Leur inaction met les enseignants et les élèves à risque de contracter la COVID-19 et, par ricochet, leurs familles et la population en général, soutient la FAE.

La demande d’injonction fait état de violations à des droits protégés par la Charte canadienne et la Charte québécoise des droits et libertés, soit le droit à la vie et à la sécurité, ainsi qu’au droit des enseignants à des conditions de travail « justes et raisonnables, qui respectent leur santé ».

Les mesures déployées dans les écoles pour prévenir la propagation de la COVID-19 sont aussi « insuffisantes qu’inadéquates », a plaidé l’une des avocates de la FAE, Me Tetiana Gerych.

La FAE veut que le gouvernement modifie ses façons de faire pour les tests dans les écoles, en rectifiant les failles de méthodologie observées dans le rapport sur la qualité de l’air dans les écoles, dévoilé par le ministre Roberge au début du mois de janvier. Ce dernier rapport faisait état de niveaux de CO2 adéquats dans les classes, selon le ministre.

La FAE n’est pas du tout d’accord.

Cette étude comporte des lacunes sérieuses, a dit Me Gerych au juge Brian Riordan​ de la Cour supérieure du Québec. Et en raison de cela, le gouvernement ne connaît pas l’état réel de la ventilation des écoles québécoises et ne peut affirmer qu’elle est sécuritaire. Les tests faits dans une salle de classe à un moment précis ne sont pas représentatifs de l’air respiré par les élèves au cours d’une journée, a-t-elle notamment détaillé.

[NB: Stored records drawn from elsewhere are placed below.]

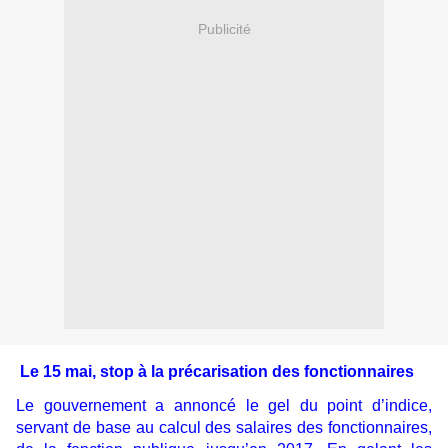
Publicité
Le 15 mai, stop à la précarisation des fonctionnaires
Le gouvernement a annoncé le gel du point d’indice,
servant de base au calcul des salaires des fonctionnaires,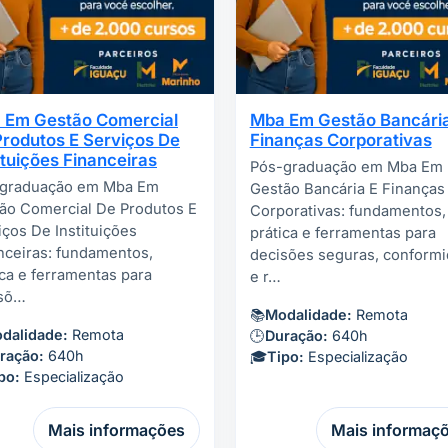
 Em Gestão Comercial
Mba Em Gestão Bancária
Produtos E Serviços De
Finanças Corporativas
ituições Financeiras
Pós-graduação em Mba Em
graduação em Mba Em
Gestão Bancária E Finanças
ão Comercial De Produtos E
Corporativas: fundamentos,
iços De Instituições
prática e ferramentas para
nceiras: fundamentos,
decisões seguras, conform
ica e ferramentas para
e r…
isõ…
📚
Modalidade:
Remota
dalidade:
Remota
🕒
Duração:
640h
ração:
640h
🎓
Tipo:
Especialização
po:
Especialização
Mais informações
Mais informaç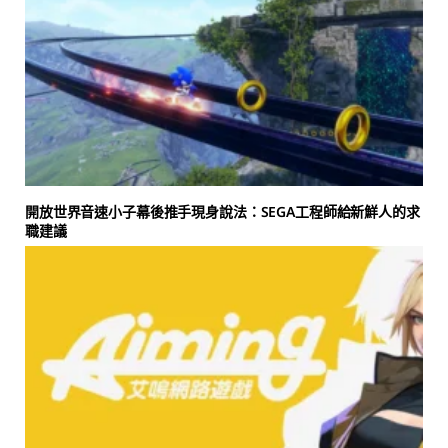
開放世界音速小子幕後推手現身說法：SEGA工程師給新鮮人的求
職建議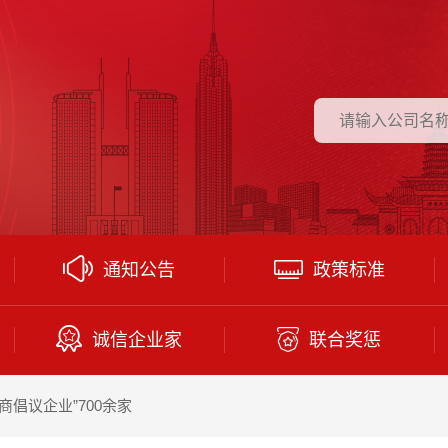
通知公告
政策标准
诚信企业家
联合奖惩
倡议企业”700余家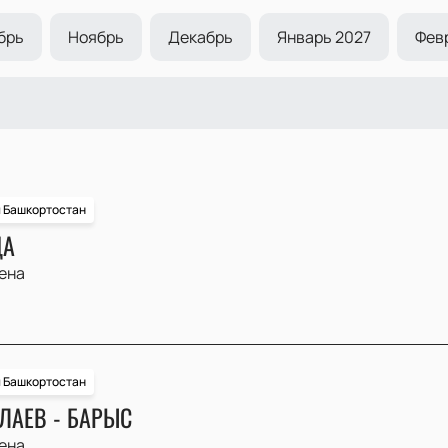
брь
Ноябрь
Декабрь
Январь 2027
Фев
и Башкортостан
ДА
ена
и Башкортостан
ЛАЕВ - БАРЫС
ена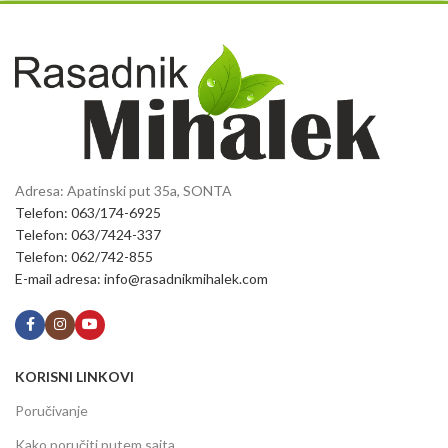
Adresa: Apatinski put 35a, SONTA
Telefon: 063/174-6925
Telefon: 063/7424-337
Telefon: 062/742-855
E-mail adresa: info@rasadnikmihalek.com
KORISNI LINKOVI
Poručivanje
Kako poručiti putem sajta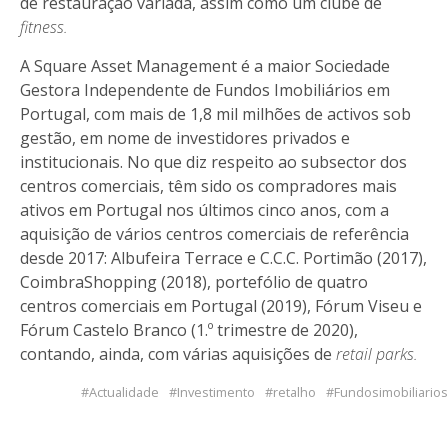
de restauração variada, assim como um clube de
fitness.
A Square Asset Management é a maior Sociedade
Gestora Independente de Fundos Imobiliários em
Portugal, com mais de 1,8 mil milhões de activos sob
gestão, em nome de investidores privados e
institucionais. No que diz respeito ao subsector dos
centros comerciais, têm sido os compradores mais
ativos em Portugal nos últimos cinco anos, com a
aquisição de vários centros comerciais de referência
desde 2017: Albufeira Terrace e C.C.C. Portimão (2017),
CoimbraShopping (2018), portefólio de quatro
centros comerciais em Portugal (2019), Fórum Viseu e
Fórum Castelo Branco (1.º trimestre de 2020),
contando, ainda, com várias aquisições de
retail parks.
Actualidade
Investimento
retalho
Fundosimobiliarios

Le syndicat demande aussi au juge d’ordonner un dépistage massif et rapide de la COVID-19 dans les écoles, visant les élèves et le personnel, et de mettre en ligne les informations sur les cas de variants qui y sont détectés.

« Il y a urgence d’agir et cette urgence est accentuée par la présence de variants », a plaidé Me Gerych, soulignant qu’ils sont plus contagieux et entraînent des conséquences plus graves de la maladie.

Selon elle, la demande de la FAE se distingue des autres groupes qui ont contesté les mesures du gouvernement pour combattre la COVID-19. Par exemple, la requête des communautés juives hassidiques pour qu’il soit permis d’avoir un nombre plus élevé de fidèles dans un lieu de culte visait des allégements aux mesures sanitaires. Alors qu’ici, la demande de la FAE cherche à atteindre « l’objectif commun qui est de limiter la propagation du virus », a-t-elle fait valoir.

On ne veut pas qu’un juge « joue au ministre », mais qu’il fasse respecter les droits prévus aux Chartes, a ajouté l’avocate.

Le gouvernement réplique

Le gouvernement réfute les allégations de mauvaise gestion, signalant qu’il se préoccupe de la qualité de l’air dans les écoles depuis 1996.

Il rappelle que si une école a des craintes par rapport à l’air respiré par ses élèves, elle peut le signaler à l’autorité régionale de santé publique, qui a le pouvoir d’agir immédiatement. Et puis, si une salle de classe n’est pas adéquatement ventilée, l’école doit cesser de l’utiliser : cette directive a déjà été donnée par le gouvernement pour la protection des élèves comme des enseignants.

Quant à la ventilation des salles de classe, Me Charles Gravel, pour le Procureur général du Québec, a rappelé qu’il s’agit d’une mesure de protection qui s’ajoute aux autres, et n’est pas une solution miracle en soi.

L’avocat a aussi écarté la demande de la FAE sur le dépistage massif préventif, rappelant que la Santé publique recommande les tests seulement s’il y a présence de symptômes de la COVID-19. Les tests rapides sont quant à eux utiles quand on ne trouve pas la source de l’éclosion, mais sauf cette exception, il n’y a pas lieu de faire des tests aléatoires, a-t-il ajouté.

Et puis, le « milieu scolaire ça ne représente pas un risque plus important que les autres milieux de travail », a tranché Me Gravel.

Son collègue, Me François-Alexandre Gagné, a fait valoir au juge que pour obtenir une injonction en urgence, la FAE doit démontrer que si elle ne l’obtient pas, il y aura un préjudice sérieux ou irréparable que le jugement final ne pourrait réparer. Une simple inquiétude de préjudice ne suffit pas, a-t-il dit : « selon nous, il n’y a pas de péril imminent ».

Le juge Riordan s’est dit conscient qu’il doit rendre jugement rapidement et l’a promis « d’ici quelques jours ».